EXERCISE PROMPT:
Lines with "mobil": copy each one from the listing below.
(DATASET RECORDS begins)
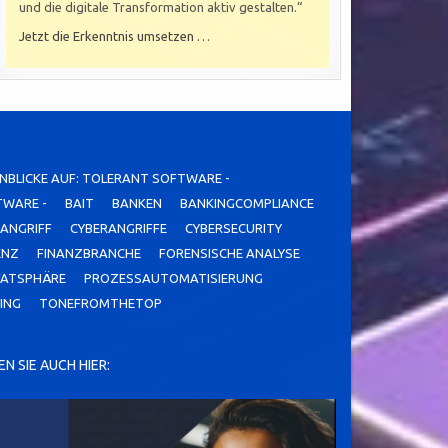
und die digitale Transformation aktiv gestalten.“
Jetzt die Erkenntnis umsetzen …
INBLICKE AUF: TOLERANT SOFTWARE -
TWARE -
BAIT
BANKEN
BANKINGCOMPLIANCE
ANGRIFF
CYBERANGRIFFE
CYBERSECURITY
ENZ
FINANZBRANCHE
FORENSISCHE ANALYSE
VATSPHÄRE
PROZESSAUTOMATISIERUNG
ING
TONEFROMTHETOP
N SIE AUCH HIER:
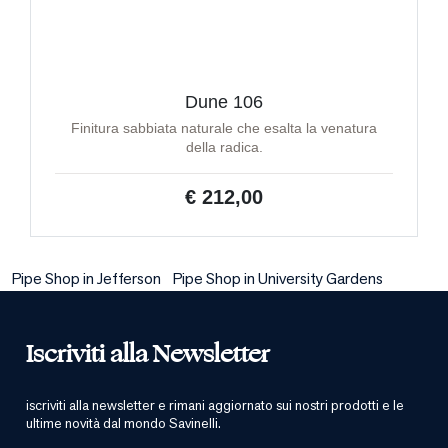
Dune 106
Finitura sabbiata naturale che esalta la venatura
della radica.
€ 212,00
Pipe Shop in Jefferson
Pipe Shop in University Gardens
Iscriviti alla Newsletter
iscriviti alla newsletter e rimani aggiornato sui nostri prodotti e le
ultime novità dal mondo Savinelli.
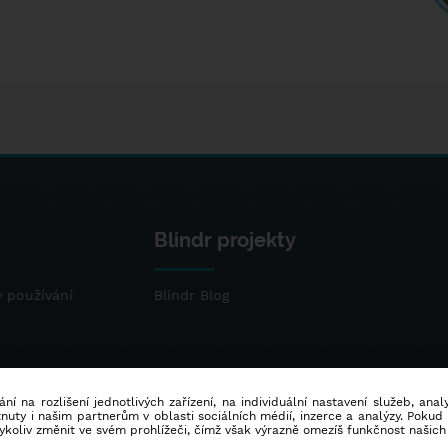
Blindr projekty
 používání
Blindr Blog
ní na rozlišení jednotlivých zařízení, na individuální nastavení služeb, ana
ty i našim partnerům v oblasti sociálních médií, inzerce a analýzy. Poku
dykoliv změnit ve svém prohlížeči, čímž však výrazně omezíš funkčnost našich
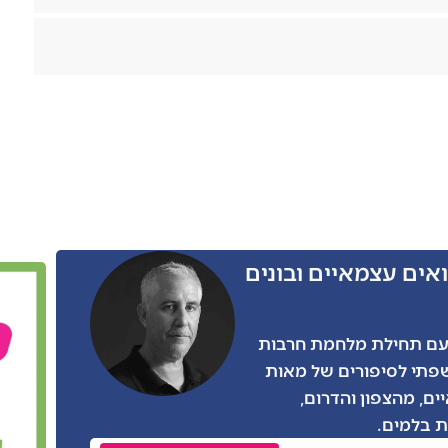
אים עצמאיים ובונים
ו הרבה מאתנו, גם אני התגייסתי בצו 8 עם תחילת מלחמת חרבות
שפתי לסיפורים של מאות
ים, מהצפון והדרום,
 בלמים.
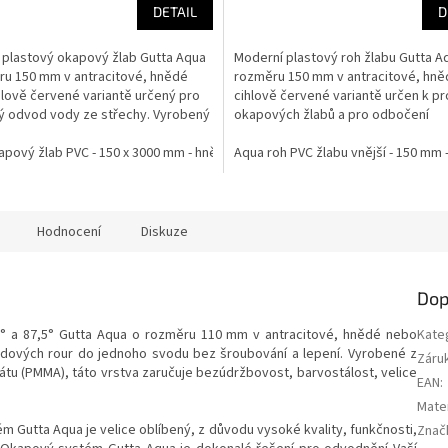
DETAIL
D
 plastový okapový žlab Gutta Aqua
Moderní plastový roh žlabu Gutta A
ru 150 mm v antracitové, hnědé
rozměru 150 mm v antracitové, hn
lově červené variantě určený pro
cihlově červené variantě určen k pr
ý odvod vody ze střechy. Vyrobený
okapových žlabů a pro odbočení
okapového žlabu...
pový žlab PVC - 150 x 3000 mm - hnědá
 okapový svod PVC - 110 x 4000 mm - hnědá
Aqua roh PVC žlabu vnější - 150 mm 
Aqua okapový žlab PVC - 150 x 4
Aqua okapový svod PVC - 110
Hodnocení
Diskuze
Dop
° a 87,5° Gutta Aqua o rozměru 110 mm v antracitové, hnědé nebo
Kate
odových rour do jednoho svodu bez šroubování a lepení.
Vyrobené z
Záru
tu (PMMA), táto vrstva zaručuje bezúdržbovost, barvostálost, velice
EAN
:
Mater
Gutta Aqua je velice oblíbený, z důvodu vysoké kvality, funkčnosti,
Znač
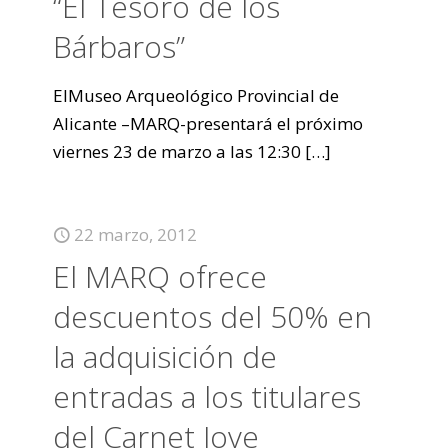
“El Tesoro de los
Bárbaros”
ElMuseo Arqueológico Provincial de
Alicante –MARQ-presentará el próximo
viernes 23 de marzo a las 12:30
[…]
22 marzo, 2012
El MARQ ofrece
descuentos del 50% en
la adquisición de
entradas a los titulares
del Carnet Jove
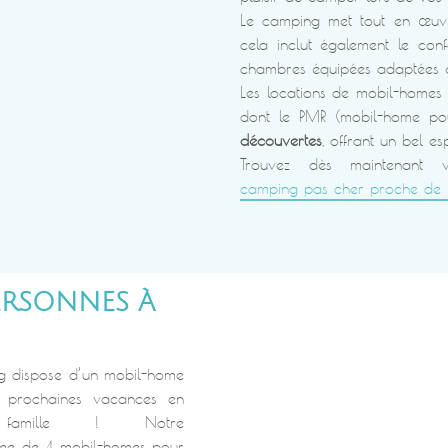
Le camping met tout en œuvr
cela inclut également le conf
chambres équipées adaptées à 
Les locations de mobil-home
dont le PMR (mobil-home pou
découvertes
, offrant un bel e
Trouvez dès maintenant 
camping pas cher proche de 
ERSONNES À
ng dispose d’un mobil-home
 prochaines vacances en
famille ! Notre
e de 4 mobil-homes pour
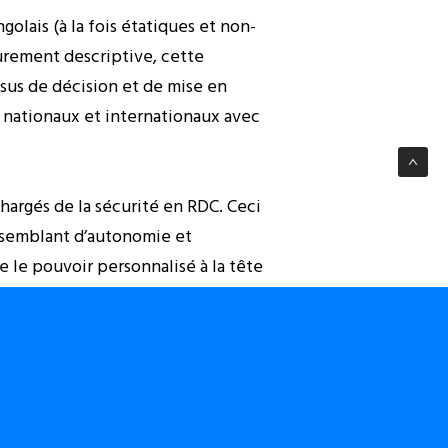
olais (à la fois étatiques et non-
purement descriptive, cette
ssus de décision et de mise en
s nationaux et internationaux avec
chargés de la sécurité en RDC. Ceci
e semblant d’autonomie et
e le pouvoir personnalisé à la tête
ité personnelle du détenteur du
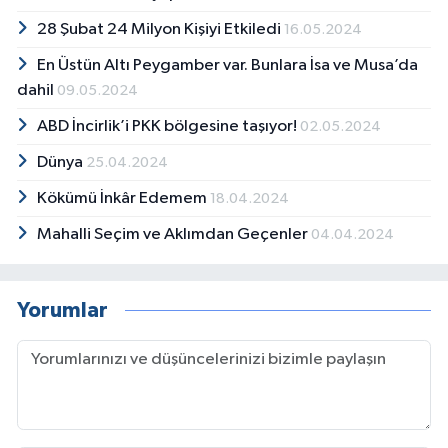
28 Şubat 24 Milyon Kişiyi Etkiledi
16.05.2024
En Üstün Altı Peygamber var. Bunlara İsa ve Musa’da
dahil
09.05.2024
ABD İncirlik’i PKK bölgesine taşıyor!
02.05.2024
Dünya
25.04.2024
Kökümü İnkâr Edemem
18.04.2024
Mahalli Seçim ve Aklımdan Geçenler
04.04.2024
Yorumlar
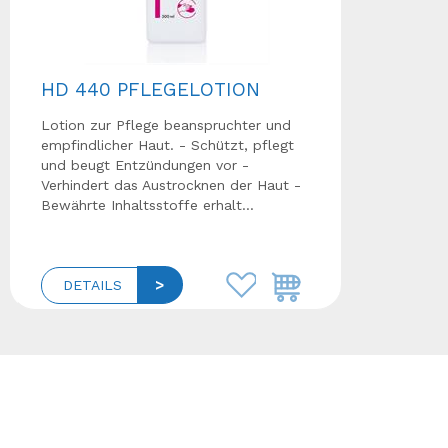
HD 440 PFLEGELOTION
Lotion zur Pflege beanspruchter und
empfindlicher Haut. - Schützt, pflegt
und beugt Entzündungen vor -
Verhindert das Austrocknen der Haut -
Bewährte Inhaltsstoffe erhalt...
DETAILS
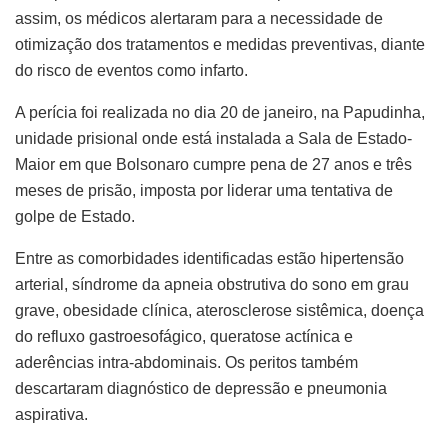
assim, os médicos alertaram para a necessidade de
otimização dos tratamentos e medidas preventivas, diante
do risco de eventos como infarto.
A perícia foi realizada no dia 20 de janeiro, na Papudinha,
unidade prisional onde está instalada a Sala de Estado-
Maior em que Bolsonaro cumpre pena de 27 anos e três
meses de prisão, imposta por liderar uma tentativa de
golpe de Estado.
Entre as comorbidades identificadas estão hipertensão
arterial, síndrome da apneia obstrutiva do sono em grau
grave, obesidade clínica, aterosclerose sistêmica, doença
do refluxo gastroesofágico, queratose actínica e
aderências intra-abdominais. Os peritos também
descartaram diagnóstico de depressão e pneumonia
aspirativa.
(DATASET RECORDS ends)
ANSWER TO THIS EXERCISE:
Les locations de mobil-home
dont le PMR (mobil-home pou
ng dispose d’un mobil-home
e de 4 mobil-homes pour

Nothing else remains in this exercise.